By Lina Sorg
Convolutional neural networks (CNNs) are a specific class of deep learning networks that researchers frequently utilize to analyze visual imagery. During a minisymposium presentation at the 2019 SIAM Conference on Computational Science and Engineering, currently taking place in Spokane, Wash., Altansuren Tumurbaatar of Washington State University presented an advanced prototype disease surveillance tool that uses CNNs to differentiate between sick and healthy individuals based on a single camera image. The tool combines mobile computing with state-of-the-art deep learning approaches in computer vision and is based on Tumurbaatar’s work during a summer internship.

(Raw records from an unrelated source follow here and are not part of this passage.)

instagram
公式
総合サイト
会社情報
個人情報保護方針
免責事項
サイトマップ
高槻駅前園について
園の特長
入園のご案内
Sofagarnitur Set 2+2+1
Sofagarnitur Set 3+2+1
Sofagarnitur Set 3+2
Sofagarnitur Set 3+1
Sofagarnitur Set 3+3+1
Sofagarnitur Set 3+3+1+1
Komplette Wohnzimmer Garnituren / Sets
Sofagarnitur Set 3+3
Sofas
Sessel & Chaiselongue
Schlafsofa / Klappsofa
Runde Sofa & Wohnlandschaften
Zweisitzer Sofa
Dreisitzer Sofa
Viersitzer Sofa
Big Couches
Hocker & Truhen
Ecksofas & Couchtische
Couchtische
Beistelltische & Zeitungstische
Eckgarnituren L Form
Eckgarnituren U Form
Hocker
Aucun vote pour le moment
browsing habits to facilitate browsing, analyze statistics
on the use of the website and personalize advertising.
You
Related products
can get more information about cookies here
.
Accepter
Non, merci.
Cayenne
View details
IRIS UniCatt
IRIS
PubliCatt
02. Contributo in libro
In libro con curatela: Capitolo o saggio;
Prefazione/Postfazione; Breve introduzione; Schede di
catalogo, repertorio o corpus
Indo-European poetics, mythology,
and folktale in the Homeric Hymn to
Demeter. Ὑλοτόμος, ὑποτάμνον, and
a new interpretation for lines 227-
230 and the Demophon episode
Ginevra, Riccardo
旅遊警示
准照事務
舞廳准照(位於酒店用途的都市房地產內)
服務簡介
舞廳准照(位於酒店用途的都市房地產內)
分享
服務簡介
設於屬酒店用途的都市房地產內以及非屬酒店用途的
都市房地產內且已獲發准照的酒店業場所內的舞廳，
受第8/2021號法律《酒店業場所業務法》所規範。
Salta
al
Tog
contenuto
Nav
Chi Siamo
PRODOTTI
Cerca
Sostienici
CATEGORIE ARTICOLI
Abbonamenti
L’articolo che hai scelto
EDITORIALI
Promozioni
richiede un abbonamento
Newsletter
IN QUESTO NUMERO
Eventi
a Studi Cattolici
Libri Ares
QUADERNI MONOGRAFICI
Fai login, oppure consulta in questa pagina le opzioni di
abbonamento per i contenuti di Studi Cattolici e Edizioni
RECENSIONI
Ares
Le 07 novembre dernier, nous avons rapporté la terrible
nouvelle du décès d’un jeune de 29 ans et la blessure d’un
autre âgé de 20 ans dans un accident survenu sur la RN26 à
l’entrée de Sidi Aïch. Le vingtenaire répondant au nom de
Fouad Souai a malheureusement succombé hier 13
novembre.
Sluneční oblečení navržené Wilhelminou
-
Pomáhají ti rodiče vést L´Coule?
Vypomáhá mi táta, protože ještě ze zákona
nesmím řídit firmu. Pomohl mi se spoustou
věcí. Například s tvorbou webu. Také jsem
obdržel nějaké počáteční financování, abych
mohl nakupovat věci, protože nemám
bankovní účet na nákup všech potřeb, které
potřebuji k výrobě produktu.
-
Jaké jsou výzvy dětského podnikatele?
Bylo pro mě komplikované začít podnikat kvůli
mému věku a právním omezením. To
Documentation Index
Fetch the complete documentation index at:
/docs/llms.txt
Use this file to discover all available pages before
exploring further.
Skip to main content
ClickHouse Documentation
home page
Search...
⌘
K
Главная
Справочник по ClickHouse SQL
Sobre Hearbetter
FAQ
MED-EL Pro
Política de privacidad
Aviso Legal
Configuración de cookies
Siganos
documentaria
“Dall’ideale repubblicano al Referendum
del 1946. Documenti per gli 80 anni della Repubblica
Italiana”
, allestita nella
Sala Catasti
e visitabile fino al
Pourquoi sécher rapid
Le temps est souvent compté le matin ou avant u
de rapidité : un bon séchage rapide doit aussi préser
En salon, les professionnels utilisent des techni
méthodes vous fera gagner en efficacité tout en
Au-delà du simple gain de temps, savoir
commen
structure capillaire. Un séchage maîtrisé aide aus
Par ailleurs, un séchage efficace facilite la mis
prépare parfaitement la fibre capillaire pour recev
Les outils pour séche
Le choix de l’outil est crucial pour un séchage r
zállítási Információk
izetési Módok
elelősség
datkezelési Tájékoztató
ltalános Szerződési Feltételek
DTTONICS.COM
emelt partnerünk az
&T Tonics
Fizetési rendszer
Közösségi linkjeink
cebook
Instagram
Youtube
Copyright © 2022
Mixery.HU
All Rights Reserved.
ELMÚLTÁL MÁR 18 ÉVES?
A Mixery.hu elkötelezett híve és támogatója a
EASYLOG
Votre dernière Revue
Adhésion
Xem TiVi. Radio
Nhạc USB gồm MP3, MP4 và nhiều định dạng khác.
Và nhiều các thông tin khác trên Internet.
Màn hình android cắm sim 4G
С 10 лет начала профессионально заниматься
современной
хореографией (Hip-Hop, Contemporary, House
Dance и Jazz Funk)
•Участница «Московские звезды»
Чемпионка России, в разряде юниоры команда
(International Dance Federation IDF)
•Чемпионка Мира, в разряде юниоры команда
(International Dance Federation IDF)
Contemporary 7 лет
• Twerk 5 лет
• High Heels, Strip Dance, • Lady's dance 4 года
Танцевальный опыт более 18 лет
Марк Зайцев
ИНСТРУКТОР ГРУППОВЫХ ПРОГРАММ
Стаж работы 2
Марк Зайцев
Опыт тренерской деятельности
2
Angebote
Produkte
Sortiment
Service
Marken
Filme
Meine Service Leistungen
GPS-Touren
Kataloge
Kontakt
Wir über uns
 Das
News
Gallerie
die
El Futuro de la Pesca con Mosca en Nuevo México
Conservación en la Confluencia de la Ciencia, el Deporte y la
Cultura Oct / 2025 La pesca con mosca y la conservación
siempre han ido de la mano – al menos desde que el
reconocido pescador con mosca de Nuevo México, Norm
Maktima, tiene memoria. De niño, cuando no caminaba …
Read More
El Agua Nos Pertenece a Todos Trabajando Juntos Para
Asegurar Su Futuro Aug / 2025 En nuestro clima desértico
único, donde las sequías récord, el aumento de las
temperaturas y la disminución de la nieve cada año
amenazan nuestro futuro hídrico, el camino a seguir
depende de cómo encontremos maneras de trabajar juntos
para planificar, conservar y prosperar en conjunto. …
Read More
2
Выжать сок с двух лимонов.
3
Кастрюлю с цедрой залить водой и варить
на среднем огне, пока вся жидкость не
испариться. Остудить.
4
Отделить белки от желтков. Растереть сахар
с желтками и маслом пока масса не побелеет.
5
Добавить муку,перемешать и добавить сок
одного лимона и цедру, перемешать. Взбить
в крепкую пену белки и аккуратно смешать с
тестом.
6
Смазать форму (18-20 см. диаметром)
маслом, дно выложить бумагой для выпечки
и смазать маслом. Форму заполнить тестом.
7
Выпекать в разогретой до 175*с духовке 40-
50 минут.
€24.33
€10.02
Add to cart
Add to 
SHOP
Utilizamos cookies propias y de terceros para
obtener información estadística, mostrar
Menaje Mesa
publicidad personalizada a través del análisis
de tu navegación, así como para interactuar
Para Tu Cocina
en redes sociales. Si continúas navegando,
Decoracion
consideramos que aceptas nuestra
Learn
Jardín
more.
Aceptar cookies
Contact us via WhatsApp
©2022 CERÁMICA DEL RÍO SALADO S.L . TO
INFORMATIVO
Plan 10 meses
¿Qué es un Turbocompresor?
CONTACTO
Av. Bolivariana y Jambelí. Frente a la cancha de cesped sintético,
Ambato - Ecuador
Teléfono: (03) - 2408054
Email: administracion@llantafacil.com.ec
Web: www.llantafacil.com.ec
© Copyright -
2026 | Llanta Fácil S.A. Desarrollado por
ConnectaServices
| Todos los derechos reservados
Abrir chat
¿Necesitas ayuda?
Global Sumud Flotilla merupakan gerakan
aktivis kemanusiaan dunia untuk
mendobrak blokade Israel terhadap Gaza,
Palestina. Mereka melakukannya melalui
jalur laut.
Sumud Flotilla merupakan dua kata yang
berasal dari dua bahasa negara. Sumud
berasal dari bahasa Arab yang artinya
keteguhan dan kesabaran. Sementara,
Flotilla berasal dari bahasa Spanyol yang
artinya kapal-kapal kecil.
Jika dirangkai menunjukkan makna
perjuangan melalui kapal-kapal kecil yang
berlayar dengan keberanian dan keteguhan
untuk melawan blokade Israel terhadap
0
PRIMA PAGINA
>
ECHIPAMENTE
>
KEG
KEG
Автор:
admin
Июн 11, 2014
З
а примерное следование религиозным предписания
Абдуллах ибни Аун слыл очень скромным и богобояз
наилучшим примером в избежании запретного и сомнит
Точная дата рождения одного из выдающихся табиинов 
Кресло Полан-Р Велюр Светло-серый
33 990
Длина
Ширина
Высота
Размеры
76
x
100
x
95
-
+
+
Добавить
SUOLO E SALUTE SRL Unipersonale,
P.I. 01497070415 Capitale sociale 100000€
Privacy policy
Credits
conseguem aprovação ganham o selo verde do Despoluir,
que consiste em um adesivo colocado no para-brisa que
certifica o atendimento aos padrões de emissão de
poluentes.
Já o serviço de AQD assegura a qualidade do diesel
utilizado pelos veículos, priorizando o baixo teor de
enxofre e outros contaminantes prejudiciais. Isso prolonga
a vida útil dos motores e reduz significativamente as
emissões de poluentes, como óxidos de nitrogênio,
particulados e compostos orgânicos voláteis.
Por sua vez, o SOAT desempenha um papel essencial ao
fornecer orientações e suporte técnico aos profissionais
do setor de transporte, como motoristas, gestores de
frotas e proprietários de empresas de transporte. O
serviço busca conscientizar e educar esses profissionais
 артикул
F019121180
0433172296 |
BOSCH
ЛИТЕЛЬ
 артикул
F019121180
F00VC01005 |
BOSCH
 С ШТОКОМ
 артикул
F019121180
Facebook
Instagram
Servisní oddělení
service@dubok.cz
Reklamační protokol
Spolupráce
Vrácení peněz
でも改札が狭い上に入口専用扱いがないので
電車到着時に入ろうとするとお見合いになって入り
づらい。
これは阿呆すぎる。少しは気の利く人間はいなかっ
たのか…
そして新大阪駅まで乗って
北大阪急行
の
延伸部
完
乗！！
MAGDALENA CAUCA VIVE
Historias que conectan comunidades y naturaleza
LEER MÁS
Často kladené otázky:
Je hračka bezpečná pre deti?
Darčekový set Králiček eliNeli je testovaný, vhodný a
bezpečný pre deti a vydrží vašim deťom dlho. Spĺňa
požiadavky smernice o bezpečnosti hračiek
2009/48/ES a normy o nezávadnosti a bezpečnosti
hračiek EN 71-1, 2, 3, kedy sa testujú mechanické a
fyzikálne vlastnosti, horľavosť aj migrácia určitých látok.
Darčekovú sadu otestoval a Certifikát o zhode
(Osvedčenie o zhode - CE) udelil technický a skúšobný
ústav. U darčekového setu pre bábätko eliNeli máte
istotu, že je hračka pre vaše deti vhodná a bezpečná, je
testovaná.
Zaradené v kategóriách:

“The main application of the Android app is to take a picture of a human with a phone camera to determine whether the person is sick or healthy,” Tumurbaatar said. She and her team developed this prototype to enhance disease surveillance and collect data for further analysis. They hope to use their app to predict the health status of soldiers in the field, which would require that it eventually be time efficient and function when offline.
Tumurbaatar’s work falls under the realm of machine learning. “Suppose we have a dataset containing human images under different environments where each image is labeled as sick or healthy,” she said. “We want to train a machine learning model that can classify a human image under an unpredictable environment as healthy or sick. The problem seems simple, but it’s actually challenging because it’s so general.” For instance, Tumurbaatar quickly realized that there is a lack of datasets of sick human faces, as scientists are not conducting much research in this field. While several related projects do exist, they focus on a specific disease or family of diseases rather than sickness as an all-encompassing diagnosis. Determining how to reduce the effect of background noise in the model was another challenge. Finally, Tumurbaatar and her collaborators decided to work with color rather than grayscale images. Although grayscale photos correctly highlight key points of the face, signs of sickness often appear in one’s eye or skin hue.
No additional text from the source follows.